#### [INSTRUCTIONS TO FOLLOW]
The answer must consist solely of the line containing "andacht aan de" and every line after it in the records below, through the last, each reproduced exactly.

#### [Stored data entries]
::::::::

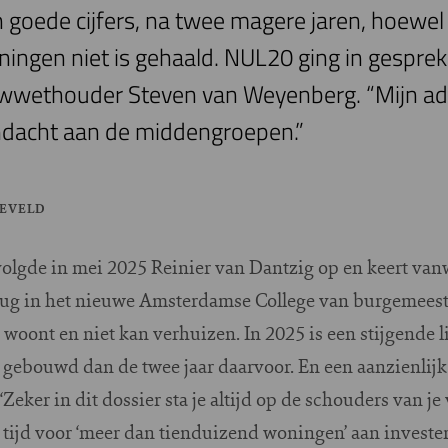
jn goede cijfers, na twee magere jaren, hoew
ingen niet is gehaald. NUL20 ging in gespre
wwethouder Steven van Weyenberg. “Mijn ad
andacht aan de middengroepen.”
NEVELD
olgde in mei 2025 Reinier van Dantzig op en keert va
erug in het nieuwe Amsterdamse College van burgemees
woont en niet kan verhuizen. In 2025 is een stijgende li
ebouwd dan de twee jaar daarvoor. En een aanzienlijk 
eker in dit dossier sta je altijd op de schouders van je
aar tijd voor ‘meer dan tienduizend woningen’ aan invest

::::::::

#### [SOLUTION TO THIS EXERCISE]
andacht aan de middengroepen.”
NEVELD
olgde in mei 2025 Reinier van Dantzig op en keert va
erug in het nieuwe Amsterdamse College van burgemees
woont en niet kan verhuizen. In 2025 is een stijgende li
ebouwd dan de twee jaar daarvoor. En een aanzienlijk 
eker in dit dossier sta je altijd op de schouders van je
aar tijd voor ‘meer dan tienduizend woningen’ aan invest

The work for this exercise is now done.